The Andrews Labor Government is standing with fire-affected communities in Gippsland, with new funding aimed at helping locals and their families that need mental health support.
Mental health support services across the region can new apply for their share of $300,000 in Labor Government support for people in Cardinia, Baw Baw, Latrobe City, Wellington and East Gippsland Shires.
Fires can have a devastating impact on communities and locals, and the mental health effects can be felt for many months and years afterwards.
The Labor Government is already providing tailored, targeted and timely support for Victorians doing it tough after a spate of fires, including dedicated case managers as a single point of contact to help affected families access information and services.
Mental health support service groups can apply for up to $50,000 to support their initiatives, with grant applications closing on 5 April.
Residents affected by bushfires can access a case support worker by contacting their local council, visiting a recovery centre or calling 1800 560 760.
Quote attributable to Minister for Mental Health Martin Foley
“We’re standing with Gippsland communities that have been doing it tough.

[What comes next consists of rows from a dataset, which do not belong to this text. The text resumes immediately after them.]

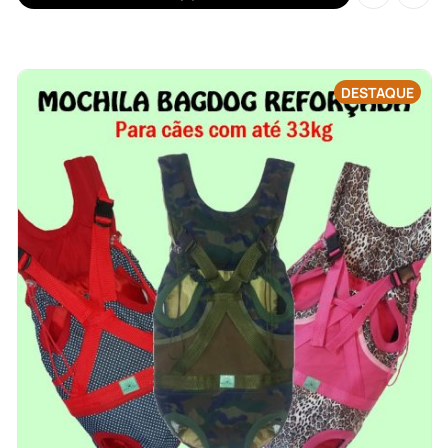
DESTAQUE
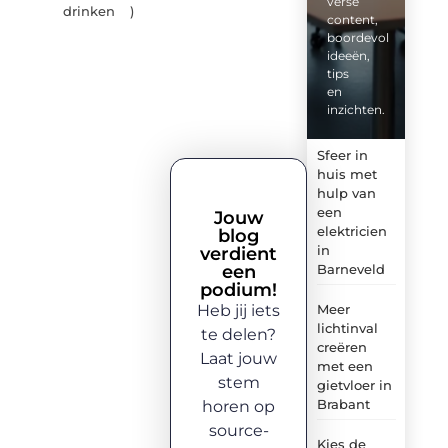
verse
drinken
)
content,
boordevol
ideeën,
tips
en
inzichten.
Sfeer in
huis met
hulp van
een
Jouw
elektricien
blog
in
verdient
een
Barneveld
podium!
Heb jij iets
Meer
lichtinval
te delen?
creëren
Laat jouw
met een
stem
gietvloer in
Brabant
horen op
source-
Kies de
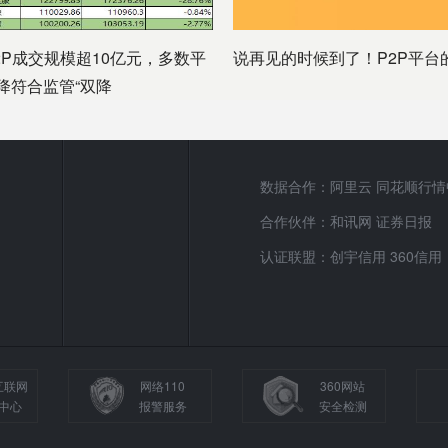
2P成交规模超10亿元，多数平
说再见的时候到了！P2P平台
降符合监管“双降
数据合作：阿里云 同花顺行情
合作伙伴：和讯网 证券日报
认证联盟：创宇信用 360信用
互联网
网络110
360网站
中心
报警服务
安全检测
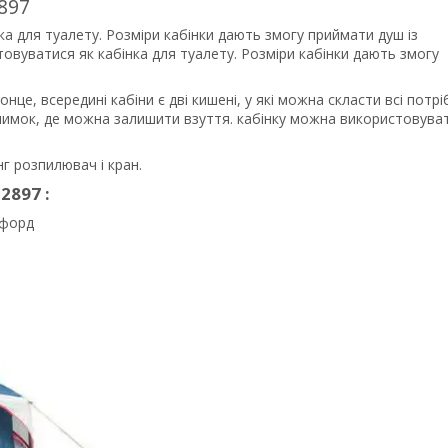
2897
ка для туалету. Розміри кабінки дають змогу приймати душ із
вуватися як кабінка для туалету. Розміри кабінки дають змогу
це, всередині кабіни є дві кишені, у які можна скласти всі потрі
илимок, де можна залишити взуття. кабінку можна використовуват
нг розпилювач і кран.
2897 :
сфорд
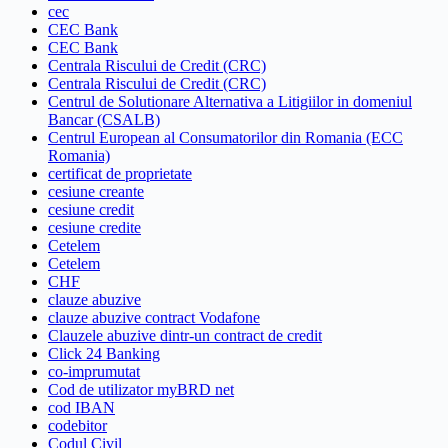
cec
CEC Bank
CEC Bank
Centrala Riscului de Credit (CRC)
Centrala Riscului de Credit (CRC)
Centrul de Solutionare Alternativa a Litigiilor in domeniul
Bancar (CSALB)
Centrul European al Consumatorilor din Romania (ECC
Romania)
certificat de proprietate
cesiune creante
cesiune credit
cesiune credite
Cetelem
Cetelem
CHF
clauze abuzive
clauze abuzive contract Vodafone
Clauzele abuzive dintr-un contract de credit
Click 24 Banking
co-imprumutat
Cod de utilizator myBRD net
cod IBAN
codebitor
Codul Civil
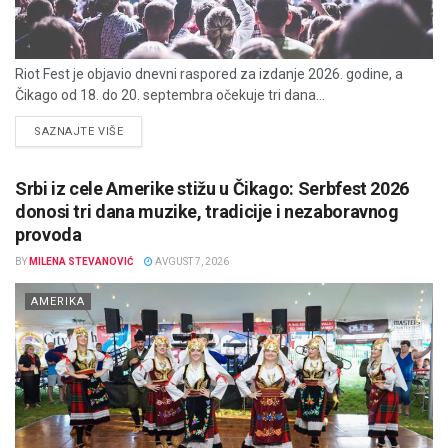
Riot Fest je objavio dnevni raspored za izdanje 2026. godine, a
Čikago od 18. do 20. septembra očekuje tri dana...
DETAILS
SAZNAJTE VIŠE
Srbi iz cele Amerike stižu u Čikago: Serbfest 2026
donosi tri dana muzike, tradicije i nezaboravnog
provoda
BY
MILENA STEVANOVIĆ
AVGUST 7, 2026
AMERIKA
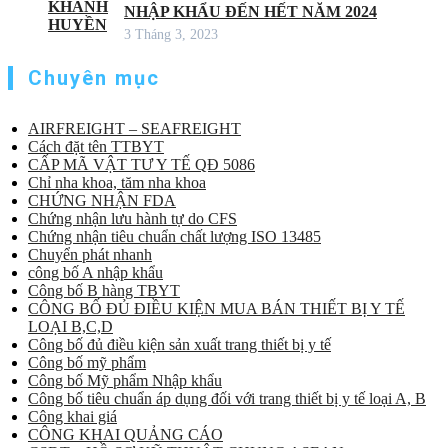
NHẬP KHẨU ĐẾN HẾT NĂM 2024
3 Tháng 3, 2023
Chuyên mục
AIRFREIGHT – SEAFREIGHT
Cách đặt tên TTBYT
CẤP MÃ VẬT TƯ Y TẾ QĐ 5086
Chỉ nha khoa, tăm nha khoa
CHỨNG NHẬN FDA
Chứng nhận lưu hành tự do CFS
Chứng nhận tiêu chuẩn chất lượng ISO 13485
Chuyển phát nhanh
công bố A nhập khẩu
Công bố B hàng TBYT
CÔNG BỐ ĐỦ ĐIỀU KIỆN MUA BÁN THIẾT BỊ Y TẾ
LOẠI B,C,D
Công bố đủ điều kiện sản xuất trang thiết bị y tế
Công bố mỹ phẩm
Công bố Mỹ phẩm Nhập khẩu
Công bố tiêu chuẩn áp dụng đối với trang thiết bị y tế loại A, B
Công khai giá
CÔNG KHAI QUẢNG CÁO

Extra mental health support delivered by local groups who people trust will help residents get on with rebuilding their lives.”
Quote attributable to Minister for Disability, Ageing and Carers Luke Donnellan
“Living with long-running fires and drought in your local area can put extra strain on relationships and families – that’s when reaching out for extra help and support is so important.”
Quotes attributable to Member for Eastern Victoria Harriet Shing
“This summer season has been incredibly tough for first responders, families and communities across the region. Many locals may be struggling with their mental health not just because of this year’s fires, but because they may be reliving similar experiences from the past.”
“This support is crucial to providing the right support and care for healthy recovery and improved wellbeing.”